Exercise brief. In the records that follow, find the line with "le visa ,l’envie"; from there, retype every line exactly through the line with "012-6102263", which also belongs to the answer.

Saved entries:
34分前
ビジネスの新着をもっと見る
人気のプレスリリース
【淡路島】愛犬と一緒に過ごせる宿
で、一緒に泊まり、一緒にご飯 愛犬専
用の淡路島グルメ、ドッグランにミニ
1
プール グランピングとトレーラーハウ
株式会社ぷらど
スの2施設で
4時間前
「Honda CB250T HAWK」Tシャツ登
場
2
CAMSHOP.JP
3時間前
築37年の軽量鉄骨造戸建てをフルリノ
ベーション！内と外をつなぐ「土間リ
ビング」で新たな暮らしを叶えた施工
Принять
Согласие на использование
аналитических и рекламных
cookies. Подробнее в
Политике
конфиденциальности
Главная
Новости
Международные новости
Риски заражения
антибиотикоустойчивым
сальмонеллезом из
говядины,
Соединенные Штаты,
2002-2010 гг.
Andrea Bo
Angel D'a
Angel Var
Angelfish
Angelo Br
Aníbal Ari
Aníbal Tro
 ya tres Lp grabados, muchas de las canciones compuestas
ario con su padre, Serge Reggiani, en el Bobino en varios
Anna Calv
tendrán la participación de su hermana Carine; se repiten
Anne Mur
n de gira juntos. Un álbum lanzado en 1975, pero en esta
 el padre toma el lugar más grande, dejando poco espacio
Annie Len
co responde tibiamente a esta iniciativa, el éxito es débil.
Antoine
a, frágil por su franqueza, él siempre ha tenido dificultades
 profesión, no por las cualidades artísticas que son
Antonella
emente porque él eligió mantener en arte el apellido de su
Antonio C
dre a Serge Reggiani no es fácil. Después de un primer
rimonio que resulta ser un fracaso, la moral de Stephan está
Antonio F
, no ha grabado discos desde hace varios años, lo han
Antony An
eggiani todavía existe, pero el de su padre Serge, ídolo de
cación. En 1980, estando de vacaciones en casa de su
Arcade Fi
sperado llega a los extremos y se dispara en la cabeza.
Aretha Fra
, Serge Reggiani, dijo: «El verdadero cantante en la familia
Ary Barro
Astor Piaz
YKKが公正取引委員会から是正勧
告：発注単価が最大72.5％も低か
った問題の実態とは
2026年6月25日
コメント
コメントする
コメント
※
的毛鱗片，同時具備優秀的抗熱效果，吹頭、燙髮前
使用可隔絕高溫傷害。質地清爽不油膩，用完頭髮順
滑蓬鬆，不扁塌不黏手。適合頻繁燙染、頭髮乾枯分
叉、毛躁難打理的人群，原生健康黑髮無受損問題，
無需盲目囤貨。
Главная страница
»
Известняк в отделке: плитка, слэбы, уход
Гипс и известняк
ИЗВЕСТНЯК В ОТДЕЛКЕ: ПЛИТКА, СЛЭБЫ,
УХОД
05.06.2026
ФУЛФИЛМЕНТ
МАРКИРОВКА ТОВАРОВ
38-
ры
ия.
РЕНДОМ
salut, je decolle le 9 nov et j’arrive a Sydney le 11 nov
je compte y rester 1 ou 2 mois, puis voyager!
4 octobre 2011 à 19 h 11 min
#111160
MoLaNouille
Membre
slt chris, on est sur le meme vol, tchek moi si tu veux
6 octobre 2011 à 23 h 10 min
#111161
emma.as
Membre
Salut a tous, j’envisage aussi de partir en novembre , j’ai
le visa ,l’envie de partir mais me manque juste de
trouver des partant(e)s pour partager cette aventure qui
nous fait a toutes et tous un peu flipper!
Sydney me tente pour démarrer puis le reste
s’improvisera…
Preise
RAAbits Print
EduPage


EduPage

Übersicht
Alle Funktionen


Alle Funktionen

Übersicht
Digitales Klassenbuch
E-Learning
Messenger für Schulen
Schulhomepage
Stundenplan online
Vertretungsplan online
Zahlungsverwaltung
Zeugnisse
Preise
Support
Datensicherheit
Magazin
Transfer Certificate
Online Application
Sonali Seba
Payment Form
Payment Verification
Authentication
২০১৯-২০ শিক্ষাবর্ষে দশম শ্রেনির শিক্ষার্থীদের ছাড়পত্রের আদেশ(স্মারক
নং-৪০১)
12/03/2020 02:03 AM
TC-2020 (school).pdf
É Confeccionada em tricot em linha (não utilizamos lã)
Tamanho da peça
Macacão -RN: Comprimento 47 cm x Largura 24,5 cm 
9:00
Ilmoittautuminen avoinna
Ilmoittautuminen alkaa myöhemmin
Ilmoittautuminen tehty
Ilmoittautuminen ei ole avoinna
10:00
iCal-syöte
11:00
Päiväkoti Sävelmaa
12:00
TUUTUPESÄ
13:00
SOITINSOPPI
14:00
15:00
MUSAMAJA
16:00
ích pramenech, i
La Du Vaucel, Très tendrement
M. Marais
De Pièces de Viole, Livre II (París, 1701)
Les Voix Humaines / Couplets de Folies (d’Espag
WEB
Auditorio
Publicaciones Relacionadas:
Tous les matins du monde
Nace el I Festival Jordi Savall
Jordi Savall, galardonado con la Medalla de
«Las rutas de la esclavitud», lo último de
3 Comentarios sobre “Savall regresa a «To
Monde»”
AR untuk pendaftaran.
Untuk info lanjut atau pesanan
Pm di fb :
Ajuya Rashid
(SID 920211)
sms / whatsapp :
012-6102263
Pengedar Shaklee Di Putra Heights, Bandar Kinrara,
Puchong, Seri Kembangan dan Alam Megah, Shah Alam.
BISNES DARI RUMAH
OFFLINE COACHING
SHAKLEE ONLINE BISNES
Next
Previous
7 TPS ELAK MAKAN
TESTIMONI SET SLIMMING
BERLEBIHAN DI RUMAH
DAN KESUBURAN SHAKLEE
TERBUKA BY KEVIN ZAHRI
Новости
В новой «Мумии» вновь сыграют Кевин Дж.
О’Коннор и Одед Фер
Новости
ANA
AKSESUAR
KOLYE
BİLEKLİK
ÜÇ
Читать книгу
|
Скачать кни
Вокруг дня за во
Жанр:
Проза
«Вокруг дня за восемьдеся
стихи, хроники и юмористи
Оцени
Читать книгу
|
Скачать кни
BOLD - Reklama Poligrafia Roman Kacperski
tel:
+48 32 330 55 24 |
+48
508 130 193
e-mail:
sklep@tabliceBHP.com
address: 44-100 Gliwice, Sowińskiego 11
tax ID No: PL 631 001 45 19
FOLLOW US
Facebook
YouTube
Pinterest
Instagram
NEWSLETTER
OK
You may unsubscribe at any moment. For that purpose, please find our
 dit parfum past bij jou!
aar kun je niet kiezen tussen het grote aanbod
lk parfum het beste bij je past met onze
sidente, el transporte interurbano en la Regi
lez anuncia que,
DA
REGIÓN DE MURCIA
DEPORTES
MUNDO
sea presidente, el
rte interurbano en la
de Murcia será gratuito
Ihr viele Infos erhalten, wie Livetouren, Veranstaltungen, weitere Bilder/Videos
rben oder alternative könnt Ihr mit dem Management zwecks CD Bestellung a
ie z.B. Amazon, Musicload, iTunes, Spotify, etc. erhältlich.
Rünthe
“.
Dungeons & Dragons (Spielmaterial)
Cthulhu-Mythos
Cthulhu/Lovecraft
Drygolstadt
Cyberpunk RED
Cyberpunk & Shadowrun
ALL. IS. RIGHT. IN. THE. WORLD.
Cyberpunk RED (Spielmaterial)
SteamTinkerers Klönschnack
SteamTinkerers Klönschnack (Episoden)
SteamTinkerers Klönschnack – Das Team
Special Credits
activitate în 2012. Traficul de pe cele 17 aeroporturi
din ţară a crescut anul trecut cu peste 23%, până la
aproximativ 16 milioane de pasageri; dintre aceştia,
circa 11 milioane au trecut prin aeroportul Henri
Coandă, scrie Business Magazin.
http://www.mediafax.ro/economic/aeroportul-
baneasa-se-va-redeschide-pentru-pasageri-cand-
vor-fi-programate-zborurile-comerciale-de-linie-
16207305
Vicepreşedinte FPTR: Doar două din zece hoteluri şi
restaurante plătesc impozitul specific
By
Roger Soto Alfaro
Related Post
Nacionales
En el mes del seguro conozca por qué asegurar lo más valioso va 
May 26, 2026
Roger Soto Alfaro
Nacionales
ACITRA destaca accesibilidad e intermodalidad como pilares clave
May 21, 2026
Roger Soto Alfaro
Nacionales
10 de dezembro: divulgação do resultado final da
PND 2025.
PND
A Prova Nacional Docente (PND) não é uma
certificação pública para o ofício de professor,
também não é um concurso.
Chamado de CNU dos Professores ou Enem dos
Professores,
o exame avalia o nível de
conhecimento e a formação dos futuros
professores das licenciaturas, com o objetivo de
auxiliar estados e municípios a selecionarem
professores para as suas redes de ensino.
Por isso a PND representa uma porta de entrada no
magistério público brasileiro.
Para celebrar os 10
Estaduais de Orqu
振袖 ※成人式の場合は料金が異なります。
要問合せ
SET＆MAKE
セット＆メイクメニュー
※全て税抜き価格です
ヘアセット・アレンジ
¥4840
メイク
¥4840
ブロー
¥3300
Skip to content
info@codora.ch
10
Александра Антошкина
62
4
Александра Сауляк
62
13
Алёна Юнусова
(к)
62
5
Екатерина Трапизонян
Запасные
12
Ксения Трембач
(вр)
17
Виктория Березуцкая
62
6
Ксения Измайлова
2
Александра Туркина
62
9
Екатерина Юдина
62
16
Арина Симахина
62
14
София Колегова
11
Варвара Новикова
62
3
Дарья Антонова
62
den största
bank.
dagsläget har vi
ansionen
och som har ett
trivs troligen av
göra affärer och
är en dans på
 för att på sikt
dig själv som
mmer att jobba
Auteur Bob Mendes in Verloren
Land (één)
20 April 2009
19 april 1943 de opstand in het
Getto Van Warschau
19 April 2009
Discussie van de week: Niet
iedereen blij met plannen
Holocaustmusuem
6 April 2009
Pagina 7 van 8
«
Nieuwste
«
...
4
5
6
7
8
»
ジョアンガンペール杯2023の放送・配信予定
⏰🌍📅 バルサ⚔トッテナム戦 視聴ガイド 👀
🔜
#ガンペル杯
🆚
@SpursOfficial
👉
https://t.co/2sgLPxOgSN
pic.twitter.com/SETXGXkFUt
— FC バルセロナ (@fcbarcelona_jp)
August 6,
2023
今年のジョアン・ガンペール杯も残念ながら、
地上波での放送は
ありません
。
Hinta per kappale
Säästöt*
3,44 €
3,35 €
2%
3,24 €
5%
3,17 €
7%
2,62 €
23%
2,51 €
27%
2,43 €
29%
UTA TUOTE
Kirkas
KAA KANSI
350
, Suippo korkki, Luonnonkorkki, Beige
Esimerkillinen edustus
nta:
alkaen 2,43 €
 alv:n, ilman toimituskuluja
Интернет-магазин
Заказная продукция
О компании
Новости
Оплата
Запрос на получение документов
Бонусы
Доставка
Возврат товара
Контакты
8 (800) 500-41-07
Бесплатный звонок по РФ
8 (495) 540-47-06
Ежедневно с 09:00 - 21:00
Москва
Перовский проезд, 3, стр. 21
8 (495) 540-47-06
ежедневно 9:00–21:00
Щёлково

Answer to this exercise.
le visa ,l’envie de partir mais me manque juste de
trouver des partant(e)s pour partager cette aventure qui
nous fait a toutes et tous un peu flipper!
Sydney me tente pour démarrer puis le reste
s’improvisera…
Preise
RAAbits Print
EduPage


EduPage

Übersicht
Alle Funktionen


Alle Funktionen

Übersicht
Digitales Klassenbuch
E-Learning
Messenger für Schulen
Schulhomepage
Stundenplan online
Vertretungsplan online
Zahlungsverwaltung
Zeugnisse
Preise
Support
Datensicherheit
Magazin
Transfer Certificate
Online Application
Sonali Seba
Payment Form
Payment Verification
Authentication
২০১৯-২০ শিক্ষাবর্ষে দশম শ্রেনির শিক্ষার্থীদের ছাড়পত্রের আদেশ(স্মারক
নং-৪০১)
12/03/2020 02:03 AM
TC-2020 (school).pdf
É Confeccionada em tricot em linha (não utilizamos lã)
Tamanho da peça
Macacão -RN: Comprimento 47 cm x Largura 24,5 cm 
9:00
Ilmoittautuminen avoinna
Ilmoittautuminen alkaa myöhemmin
Ilmoittautuminen tehty
Ilmoittautuminen ei ole avoinna
10:00
iCal-syöte
11:00
Päiväkoti Sävelmaa
12:00
TUUTUPESÄ
13:00
SOITINSOPPI
14:00
15:00
MUSAMAJA
16:00
ích pramenech, i
La Du Vaucel, Très tendrement
M. Marais
De Pièces de Viole, Livre II (París, 1701)
Les Voix Humaines / Couplets de Folies (d’Espag
WEB
Auditorio
Publicaciones Relacionadas:
Tous les matins du monde
Nace el I Festival Jordi Savall
Jordi Savall, galardonado con la Medalla de
«Las rutas de la esclavitud», lo último de
3 Comentarios sobre “Savall regresa a «To
Monde»”
AR untuk pendaftaran.
Untuk info lanjut atau pesanan
Pm di fb :
Ajuya Rashid
(SID 920211)
sms / whatsapp :
012-6102263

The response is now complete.